Kürt Halk Önderi Abdullah Öcalan'ın yıllar içinde geliştirdiği düşünceler, barışa yönelik çağrılar eski reflekslerle reddedilerek anlaşılamaz. Tıpkı Nietzsche'nin çağdaşları tarafından yanlış yorumlanması gibi, Sayın Öcalan da değişimin kaçınılmazlığını göremeyenler tarafından eski kalıplar içinde değerlendirilmektedir. 1970’lerin, 80’lerin dünyası, silahlı mücadeleyi kaçınılmaz gerçeklik olarak şekillendirmişti. O dönemin koşulları, toplumsal hareketleri sert çatışmaların içine çekerken, devrimci değişim çoğu zaman silahların gölgesinde şekilleniyordu. Ancak değişen dünyayla beraber toplumların dinamikleri, siyasal mücadelelerin doğası ile devrimci dönüşümlerin araçları değişmiştir. Dün kaçınılmaz görünen yöntemler bugün anlamını yitirebilir. tarih yanlızca silahların gölgesinde yazılmaz, değişimi okuyamayan hareketler, kendi devrimlerini zamanla statükoya dönüştürerek çöküşlerini hazırlarlarlar. Nietsche, hakikatler taşlaşarak putlara dönüşür derken, aslında bütün devrimci hareketlere uyarıda bulunuyordu. Devrimci olan, zamanla kendini dogmalaştırırsa, kendi içindeki dinamizmi kaybederek statükonun parçası haline gelir.

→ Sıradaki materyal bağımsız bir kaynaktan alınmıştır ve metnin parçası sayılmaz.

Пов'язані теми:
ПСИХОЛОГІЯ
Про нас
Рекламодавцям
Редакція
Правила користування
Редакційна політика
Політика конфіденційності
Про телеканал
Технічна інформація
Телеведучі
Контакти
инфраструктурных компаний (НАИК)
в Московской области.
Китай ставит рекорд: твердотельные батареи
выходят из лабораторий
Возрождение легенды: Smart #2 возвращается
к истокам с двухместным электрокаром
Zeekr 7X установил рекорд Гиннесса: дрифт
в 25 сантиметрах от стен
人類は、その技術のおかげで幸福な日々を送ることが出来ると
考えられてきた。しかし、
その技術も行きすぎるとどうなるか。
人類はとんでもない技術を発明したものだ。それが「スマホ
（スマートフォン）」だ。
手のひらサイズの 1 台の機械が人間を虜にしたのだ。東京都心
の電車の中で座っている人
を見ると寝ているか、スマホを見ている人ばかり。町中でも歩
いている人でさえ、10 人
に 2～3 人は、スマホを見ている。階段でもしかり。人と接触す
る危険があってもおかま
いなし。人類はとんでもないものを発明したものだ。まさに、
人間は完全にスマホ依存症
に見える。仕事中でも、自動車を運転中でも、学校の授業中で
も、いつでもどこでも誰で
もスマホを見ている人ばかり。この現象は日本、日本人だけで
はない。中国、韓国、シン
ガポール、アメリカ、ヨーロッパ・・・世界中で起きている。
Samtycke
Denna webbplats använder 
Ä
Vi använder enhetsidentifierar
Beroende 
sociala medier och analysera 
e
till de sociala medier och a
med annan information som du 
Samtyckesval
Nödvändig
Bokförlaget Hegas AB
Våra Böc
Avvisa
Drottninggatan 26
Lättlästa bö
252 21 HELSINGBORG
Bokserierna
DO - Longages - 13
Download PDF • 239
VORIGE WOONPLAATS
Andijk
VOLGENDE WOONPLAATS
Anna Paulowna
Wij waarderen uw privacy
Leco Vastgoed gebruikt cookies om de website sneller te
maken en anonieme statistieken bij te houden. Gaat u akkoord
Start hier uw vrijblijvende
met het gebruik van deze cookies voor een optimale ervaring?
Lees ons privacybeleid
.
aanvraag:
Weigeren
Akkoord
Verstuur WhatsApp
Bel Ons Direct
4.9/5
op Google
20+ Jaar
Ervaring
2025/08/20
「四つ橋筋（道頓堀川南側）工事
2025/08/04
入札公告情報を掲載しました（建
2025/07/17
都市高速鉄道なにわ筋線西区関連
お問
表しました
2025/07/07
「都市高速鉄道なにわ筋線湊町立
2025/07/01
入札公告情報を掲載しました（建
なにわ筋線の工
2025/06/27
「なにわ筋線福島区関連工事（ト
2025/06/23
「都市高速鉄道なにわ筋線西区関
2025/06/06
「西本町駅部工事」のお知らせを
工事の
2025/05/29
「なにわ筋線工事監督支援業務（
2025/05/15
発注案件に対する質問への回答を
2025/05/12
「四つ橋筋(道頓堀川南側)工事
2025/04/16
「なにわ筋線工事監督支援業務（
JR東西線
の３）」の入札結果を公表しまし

Her büyük tarihsel mücadele, kendi icindeki devrimlerle var olur. Her hareket doğduğu koşullara, doğduğu zamana uygun stratejiler geliştirerek başlar. Ancak değişen dünyaya ayak uyduramasa, bir noktada kendi yarattığı çerçevenin içine sıkışıp kalır.

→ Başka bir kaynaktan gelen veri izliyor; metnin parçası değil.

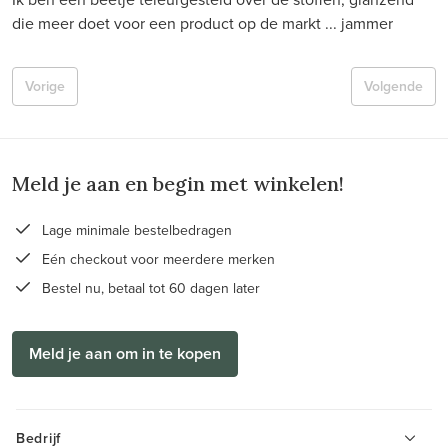
die meer doet voor een product op de markt ... jammer
Vorige
Volgende
Meld je aan en begin met winkelen!
Lage minimale bestelbedragen
Eén checkout voor meerdere merken
Bestel nu, betaal tot 60 dagen later
Meld je aan om in te kopen
Bedrijf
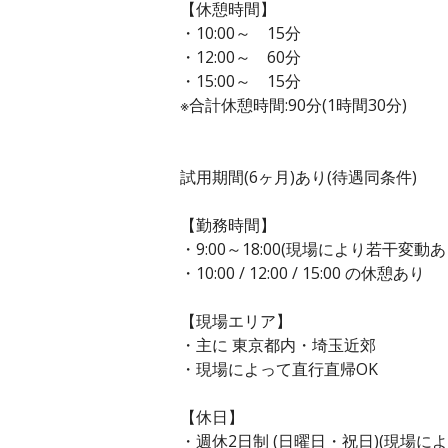
【休憩時間】
・10:00～ 15分
・12:00～ 60分
・15:00～ 15分
※合計休憩時間:90分(1時間30分)
試用期間(6ヶ月)あり(待遇同条件)
【勤務時間】
・9:00～18:00(現場により若干変動あ
・10:00 / 12:00 / 15:00 の休憩あり
【現場エリア】
・主に 東京都内・埼玉近郊
・現場によって直行直帰OK
【休日】
・週休2日制 (日曜日・祝日)(現場に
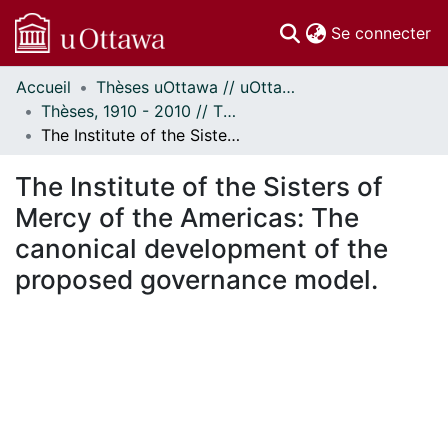
(c
Se connecter
Accueil
Thèses uOttawa // uOttawa Theses
Communautés
Thèses, 1910 - 2010 // Theses, 1910 - 2010
et collections
The Institute of the Sisters of Mercy of the Americas: The canonical development of the proposed governance model.
Parcourir
Statistiques
The Institute of the Sisters of
À propos
Mercy of the Americas: The
canonical development of the
proposed governance model.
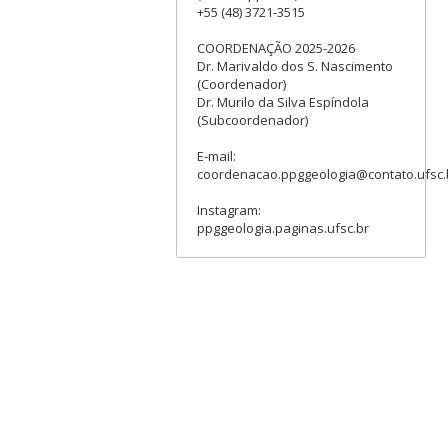
+55 (48) 3721-3515
COORDENAÇÃO 2025-2026
Dr. Marivaldo dos S. Nascimento
(Coordenador)
Dr. Murilo da Silva Espíndola
(Subcoordenador)
E-mail:
coordenacao.ppggeologia@contato.ufsc.
Instagram:
ppggeologia.paginas.ufsc.br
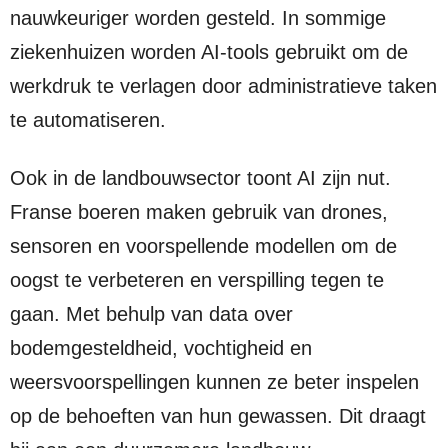
nauwkeuriger worden gesteld. In sommige
ziekenhuizen worden AI-tools gebruikt om de
werkdruk te verlagen door administratieve taken
te automatiseren.
Ook in de landbouwsector toont AI zijn nut.
Franse boeren maken gebruik van drones,
sensoren en voorspellende modellen om de
oogst te verbeteren en verspilling tegen te
gaan. Met behulp van data over
bodemgesteldheid, vochtigheid en
weersvoorspellingen kunnen ze beter inspelen
op de behoeften van hun gewassen. Dit draagt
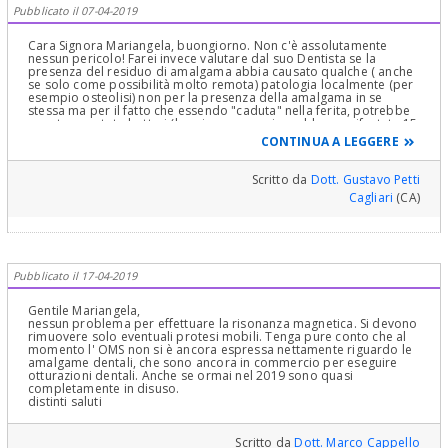
influenza in un campo elettromagnetico, anche fortissimo come
Pubblicato il 07-04-2019
quello della RMN.
Insomma stia tranquilla, i metalli ed i materiali controindicati per la
risonanza magnetica sono ormai in disuso nell'odontoiatria
Cara Signora Mariangela, buongiorno. Non c'è assolutamente
moderna, anche se è giusto cautelarsi. Un Dentista accorto oggi
nessun pericolo! Farei invece valutare dal suo Dentista se la
fornisce sia le specifiche dei materiali usati in bocca che il
presenza del residuo di amalgama abbia causato qualche ( anche
cosiddetto certificato di conformità europeo, per apparecchi,
se solo come possibilità molto remota) patologia localmente (per
mobili e fissi, sia protesici che ortodontici, come prescritto dalla
esempio osteolisi) non per la presenza della amalgama in se
normativa vigente.
stessa ma per il fatto che essendo "caduta" nella ferita, potrebbe
Cordiali saluti.
aver trasportato batteri (la cui presenza si sarebbe manifestata 15
anni fa ma anche subdolamente e cronicamente anche a distanza
CONTINUA A LEGGERE
di tanti anni)! Basta fare una Rx endorale mirata ed una visita
clinica e decidere se la si debba rimuovere o no chirurgicamente!
Questo per essere completo ed esaustivo nella risposta doverosa
Scritto da
Dott. Gustavo Petti
alla sua domanda non priva di "ansia" da parte sua! :) Cari saluti
Cagliari
(CA)
Pubblicato il 17-04-2019
Gentile Mariangela,
nessun problema per effettuare la risonanza magnetica. Si devono
rimuovere solo eventuali protesi mobili. Tenga pure conto che al
momento l' OMS non si è ancora espressa nettamente riguardo le
amalgame dentali, che sono ancora in commercio per eseguire
otturazioni dentali. Anche se ormai nel 2019 sono quasi
completamente in disuso.
distinti saluti
Scritto da
Dott. Marco Cappello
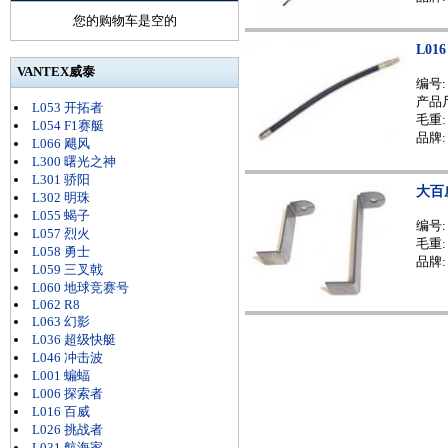
您的购物车是空的
L01
VANTEX威泰
编号
产品尺
L053 开拓者
毛重: 
L054 F1赛艇
品牌:
L066 飓风
L300 曙光之神
L301 骄阳
大百威
L302 明珠
L055 蝎子
编号
L057 烈火
毛重: 
L058 勇士
品牌:
L059 三叉戟
L060 地球竞赛号
L062 R8
L063 幻影
L036 超级快艇
L046 冲击波
L001 蝙蝠
L006 探索者
L016 百威
L026 挑战者
L031 航海家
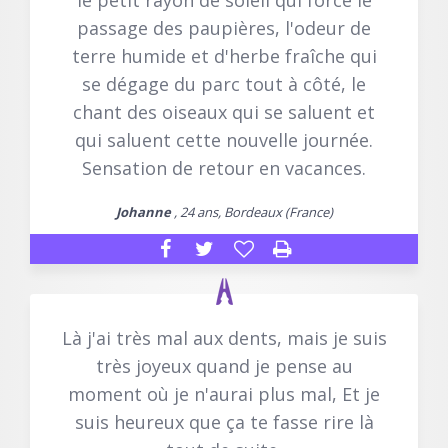
le petit rayon de soleil qui force le
passage des paupières, l'odeur de
terre humide et d'herbe fraîche qui
se dégage du parc tout à côté, le
chant des oiseaux qui se saluent et
qui saluent cette nouvelle journée.
Sensation de retour en vacances.
Johanne
, 24 ans, Bordeaux (France)
Là j'ai très mal aux dents, mais je suis
très joyeux quand je pense au
moment où je n'aurai plus mal, Et je
suis heureux que ça te fasse rire là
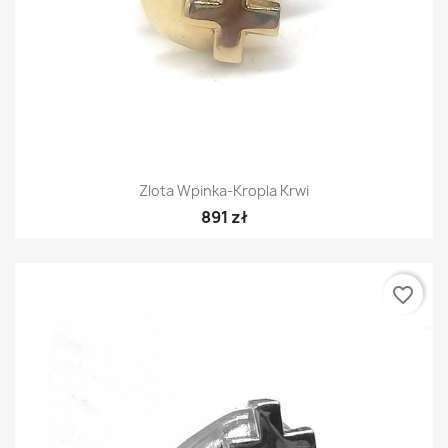
Zlota Wpinka-Kropla Krwi
891 zł
favorite_border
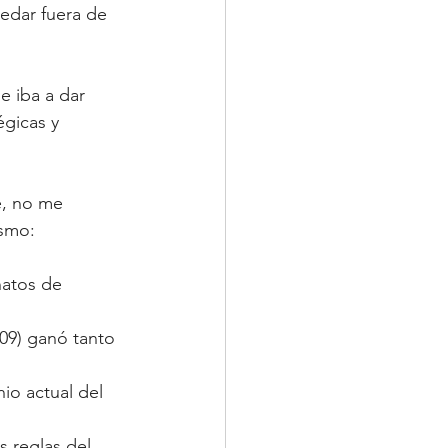
edar fuera de 
 iba a dar 
égicas y 
be, no me 
ismo:
natos de 
09) ganó tanto 
io actual del 
s reglas del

Kürt Özgürlük Hareketi, geçmişin mücadele biçimlerine saplanıp kalırsa kendi içinde taşlaşma riski taşır. Gerçek özgürlük, salt düşmana karşı verilen mücadelede değil, kendi içinde yeni yaşamı kurabilme iradesinde saklıdır. Bu yüzden, özgürlüğü sadece silahlı direniş olarak görmek yerine, siyasal, toplumsal ve ideolojik dönüşüm ile desteklenen yeni mücadele anlayışını geliştirmek zorunluluktur. Kürt halkı, inkar ve asimilasyon politikalarına karşı büyük kazanımlar elde etti, Kürt kimliği artık dünya sahnesinde tanınan, siyasal gerçeklik olarak kabul gören bir noktaya ulaşmıştır. Bundan sonra sorulması gereken soru şudur, yeni dünya düzeninde Kürtlerin rolü ne olacak? Özgürlük mücadelesi bundan sonra nasıl bir evrim geçirmelidir?

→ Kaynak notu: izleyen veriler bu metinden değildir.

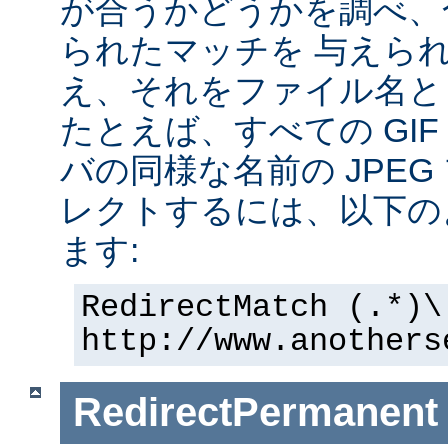
が合うかどうかを調べ、
られたマッチを 与えら
え、それをファイル名と
たとえば、すべての GI
バの同様な名前の JPE
レクトするには、以下の
ます:
RedirectMatch (.*)\
http://www.anothers
RedirectPermanent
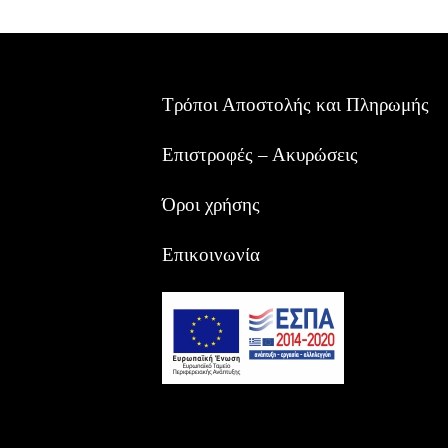
Τρόποι Αποστολής και Πληρωμής
Επιστροφές – Ακυρώσεις
Όροι χρήσης
Επικοινωνία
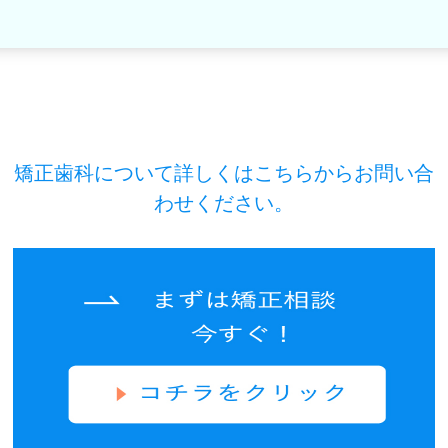
矯正歯科について詳しくはこちらからお問い合
わせください。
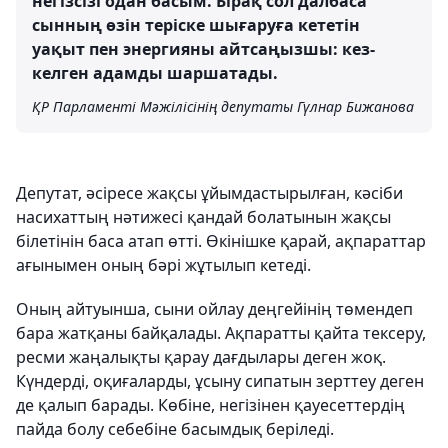
негізсізі одан басым. Бірақ сол далбаса
сынның өзін теріске шығаруға кететін
уақыт пен энергияны айтсаңызшы: кез-
келген адамды шаршатады.
ҚР Парламенті Мәжілісінің депутаты Гүлнар Бижанова
Депутат, әсіресе жақсы ұйымдастырылған, кәсіби
насихаттың нәтижесі қандай болатынын жақсы
білетінін баса атап өтті. Өкінішке қарай, ақпараттар
ағынымен оның бәрі жұтылып кетеді.
Оның айтуынша, сыни ойлау деңгейінің төмендеп
бара жатқаны байқалады. Ақпаратты қайта тексеру,
ресми жаңалықты қарау дағдылары деген жоқ.
Күндерді, оқиғаларды, ұсыну сипатын зерттеу деген
де қалып барады. Көбіне, негізінен қауесеттердің
пайда болу себебіне басымдық беріледі.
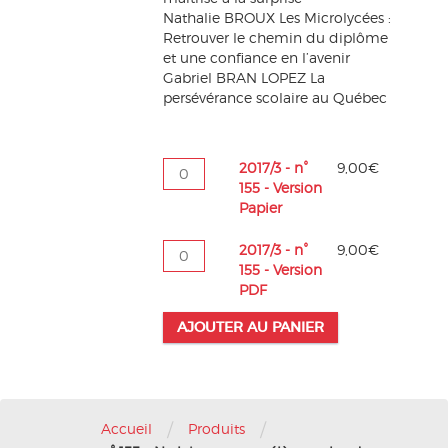
Nathalie BROUX Les Microlycées :
Retrouver le chemin du diplôme
et une confiance en l’avenir
Gabriel BRAN LOPEZ La
persévérance scolaire au Québec
quantité
2017/3 - n°
9,00
€
de
155 - Version
2017/3
Papier
-
n°
quantité
2017/3 - n°
9,00
€
155
de
155 - Version
-
2017/3
PDF
Version
-
Papier
AJOUTER AU PANIER
n°
155
-
Version
PDF
/
/
Accueil
Produits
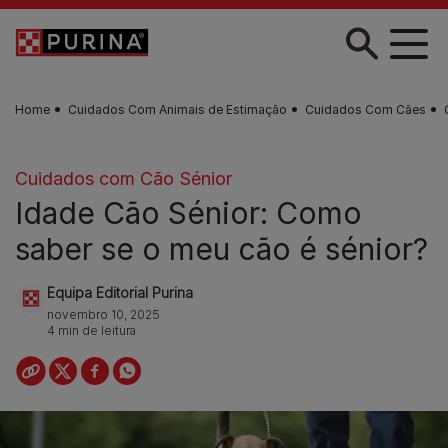
Skip to main content
Home
Cuidados Com Animais de Estimação
Cuidados Com Cães
Cuidados com Cão Sénior
Idade Cão Sénior: Como
saber se o meu cão é sénior?
Equipa Editorial Purina
novembro 10, 2025
4 min de leitura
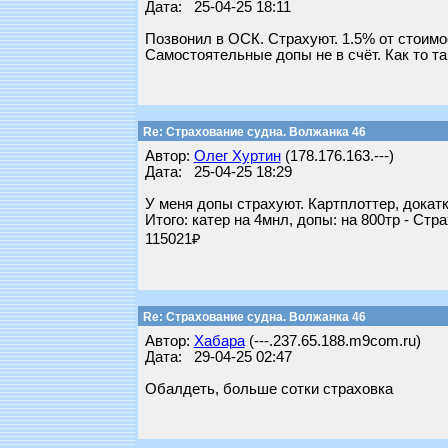
Дата: 25-04-25 18:11
Позвонил в ОСК. Страхуют. 1.5% от стоимос
Самостоятельные допы не в счёт. Как то та
Re: Страхование судна. Волжанка 46
Автор:
Олег Хуртин
(178.176.163.---)
Дата: 25-04-25 18:29
У меня допы страхуют. Картплоттер, докатк
Итого: катер на 4мнл, допы: на 800тр - Стр
115021₽
Re: Страхование судна. Волжанка 46
Автор:
Хабара
(---.237.65.188.m9com.ru)
Дата: 29-04-25 02:47
Обалдеть, больше сотки страховка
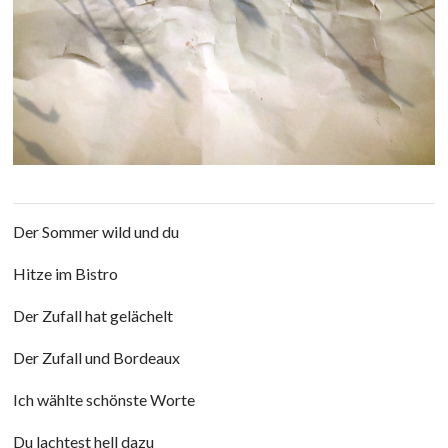
Der Sommer wild und du
Hitze im Bistro
Der Zufall hat gelächelt
Der Zufall und Bordeaux
Ich wählte schönste Worte
Du lachtest hell dazu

Önder Öcalan'ın ortaya koyduğu perspektif, sadece savaşmak değil, aynı zamanda barışı inşa etmek üzerine kuruludur. Bu teslimiyet değil, tam tersine büyük stratejik aklın göstergesidir. Devrim yalnızca yıkmak değil, yeniden inşa etmekle tamamlanır. Nietzsche'nin uyarısını tekrar hatırlayalım; Uzun süre uçuruma bakarsan uçurumda sana bakmaya başlar. Eğer mücadele sırf çatışma ekseninde şekillenirse, belli noktadan sonra kendi içinde tükenir. Çünkü geçmişin hakikatleri, bugünün dünyasında taş gibi ağırlaşarak hareketi engelliyor. Önderlik, özgürlük hareketinin salt silahla değil, diplomasi, demokratik siyaset, toplumsal örgütlenme ile güçlendirilmesi gerektiğini savunuyor.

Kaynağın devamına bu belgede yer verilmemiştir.